You know you read a great book when you put it down and feel simultaneously exhausted and satisfied; slowly recover from a state of stupor, of near unconsciousness and insensibility as you recollect what you've just experienced. You cannot help but utter a word of satisfaction in that moment and recall the similar ones that took place before. It may sound cheesy and cheap but I think all readers can relate to this feeling. It's those moments that make it impossible to stop reading (though extremely rare - at least for me, there are not more than 10 books that have succeeded in making me feel that way Frankenstein by Mary Shelly included.)
At first, I decided to read this book in expectation of finding something scary or at least of understanding all the praises given to it. Funny story, I, even now, still haven't seen any adaptation of although super famous as it is. I also have never had anyone recount the story to me. Basically, besides the title - which is the name of the creator of the monster, I knew nothing about the book.

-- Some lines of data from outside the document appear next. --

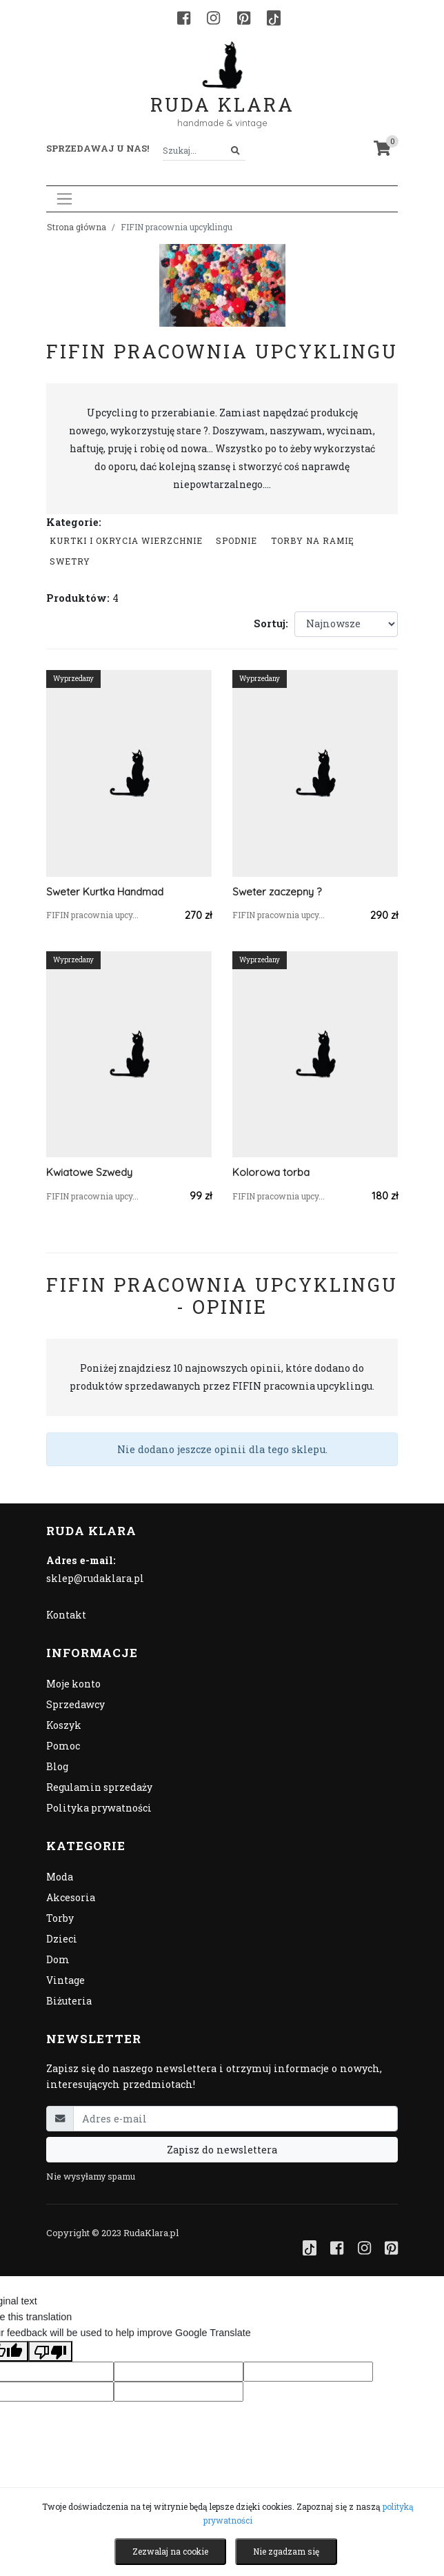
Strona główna (76, 226)
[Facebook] (183, 18)
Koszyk (63, 1725)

After finishing Frankenstein, now I can certainly say that this book is nothing like what I expected. In my humble opinion, this is not a scary book, I'm sure anything by Stephen King is at least 10 times more likely to make you hold in your pee at night than this book. For me, it's more depressing and haunting than scary. The book deals a lot with human condition and the question on goodness and evilness. The last few chapters are absolutely brilliant. It broke my heart seeing this inescapable circle of vengeance and sufferings that both the monster and his creator sank into till the day of their death. Each of the two thinks their sufferings are superior to the other's and so does their best to make their rival feel the same way. We cannot help but partly feel pity and slightly disgust. The book closes with Walton's last sight of the monster and rouses a bunch of questions in the readers: What are the causes of evil acts? Are we inherently good? Are we inherently evil? And if so, who's to blame? Ourselves or the society's shits that tainted us? The monster or the creator?